LA SOSTENIBILITA’ DEVE ESSERE UNA  RIVOLUZIONE CULTURALE
Dicembre 06
15:59 2021

Ma abbiamo capito che tamponare non basta? Per uscire veramente dalla crisi dobbiamo cambiare modello di sviluppo e progettare il futuro.

La sostenibilità deve essere una rivoluzione culturale. La sostenibilità è un “sistema complesso”, e implica la formazione di persone capaci di sviluppare visioni d’insieme. Più si andrà avanti e più questi problemi diventeranno di difficile gestione, soprattutto dal punto di vista demografico. L’ipotesi più accreditata sulla crescita della popolazione mondiale al 2050 è di 9,7 miliardi di persone. Riteniamo che oggi siamo in grado di avere un’autentica sostenibilità con otto miliardi di persone? Pensiamo di poterci riuscire con 9,7 miliardi nel 2050? Quanto tempo abbiamo per reindirizzare il nostro percorso ed evitare una crisi climatica con conseguenze catastrofiche? Definire un percorso vuol dire scegliere scadenze, selezionare i mezzi e gli strumenti necessari a rispettarle, strutturare azioni che possano dare un corso alle intenzioni.

Per modificare il modello di sviluppo verso la sostenibilità è necessario modificare il nostro modo di pensare e agire. Una strada percorribile è quella di rivedere i modelli di consumo e di produzione quali due facce della stessa medaglia della nostra società, in modo tale che entrambi vengano finalmente orientati verso obiettivi di sostenibilità e tutela dell’ambiente. Un modo per invertire quanto finora ha segnato la realtà come la conosciamo: a tanto sviluppo incontrollato corrispondono tanti rifiuti. Inoltre, per giungere a un’economia che abbia nel riciclo e nella circolarità le sue direttrici, è necessario affiancare delle riforme e dei correttivi che ne favoriscano l’adozione per una vera Transizione Ecologica.

Sembra che di questi temi non se ne possa dibattere con il grande pubblico, come se fossero oggetto di discussione solo tra esperti del settore. Ogni giorno gran parte dei media ci informano che mentre da una parte abbiamo un livello insopportabile di disoccupazione giovanile, dall’altra non si trova manodopera qualificata e preparata per le nuove manzioni di oggi e del futuro prossimo. Si parla molto di PNRR, per poi dire subito che le Amministrazioni Pubbliche non hanno personale preparato. Ma chi lo dovrebbe preparare? Molti asseriscono di occuparsi di “istruzione di qualità“. Ma siamo sicuri che la scuola italiana oggi si occupi di preparare le professionalità richieste dal mercato del lavoro? Anche basare la scelta delle materie da insegnare a scuola sulle richieste del  mercato del lavoro oggi è un errore. Ma allora cosa fare? Proviamo a dibatterne mettendo al centro un’idea di futuro. Proviamo a mettere in sinergia il sistema di istruzione, quello universitario e il mondo del lavoro.  
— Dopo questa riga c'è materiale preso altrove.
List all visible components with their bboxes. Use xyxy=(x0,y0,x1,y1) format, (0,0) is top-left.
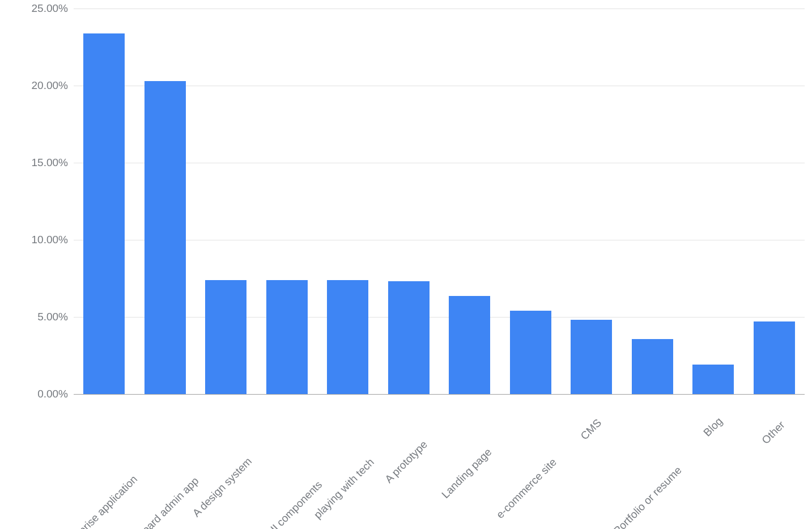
bar-other xyxy=(754,321,795,394)
x-tick-label: CMS xyxy=(578,417,603,442)
bar-playing-with-tech xyxy=(327,280,368,394)
bar-portfolio-or-resume xyxy=(632,339,673,394)
x-tick-label: Blog xyxy=(701,415,725,439)
y-tick-label: 10.00% xyxy=(32,234,68,246)
x-tick-label: A prototype xyxy=(382,438,430,486)
bar-landing-page xyxy=(449,296,490,394)
bar-dashboard-admin-app xyxy=(144,81,186,394)
x-tick-label: A design system xyxy=(190,455,254,519)
y-tick-label: 5.00% xyxy=(37,311,68,323)
bar-chart: 25.00% 20.00% 15.00% 10.00% 5.00% 0.00% … xyxy=(0,0,812,529)
x-axis-labels: Enterprise application Dashboard admin a… xyxy=(74,400,805,524)
bar-e-commerce-site xyxy=(510,311,551,394)
bar-cms xyxy=(571,320,612,394)
x-tick-label: Other xyxy=(760,419,788,447)
y-tick-label: 15.00% xyxy=(32,156,68,169)
bar-a-set-of-ui-components xyxy=(266,280,308,394)
bar-enterprise-application xyxy=(83,33,125,394)
x-tick-label: Portfolio or resume xyxy=(611,464,685,529)
y-tick-label: 0.00% xyxy=(37,388,68,400)
x-tick-label: Enterprise application xyxy=(58,473,140,529)
y-tick-label: 20.00% xyxy=(32,79,68,92)
x-tick-label: Landing page xyxy=(439,446,494,501)
x-tick-label: playing with tech xyxy=(312,456,377,521)
plot-area xyxy=(74,9,805,395)
bars-container xyxy=(74,9,805,394)
bar-a-design-system xyxy=(205,280,246,394)
y-tick-label: 25.00% xyxy=(32,2,68,15)
bar-blog xyxy=(692,365,734,394)
bar-a-prototype xyxy=(388,281,430,394)
x-tick-label: e-commerce site xyxy=(494,456,559,521)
Appena il Ministro della Transizione Ecologica Roberto Cingolani ha provato a sollevare il problema della carenza delle professionalità richieste dal mercato, in una nota trasmissione televisiva, è successo un putiferio. Vedere Youtube https://www.youtube.com/watch?v=uET38qUcedc
Sono 21 minuti, la ricetta può piacere o meno. Chiediamolo a coloro che oggi sono disoccupati. Chiediamolo agli studenti, i veri protagonisti della scuola.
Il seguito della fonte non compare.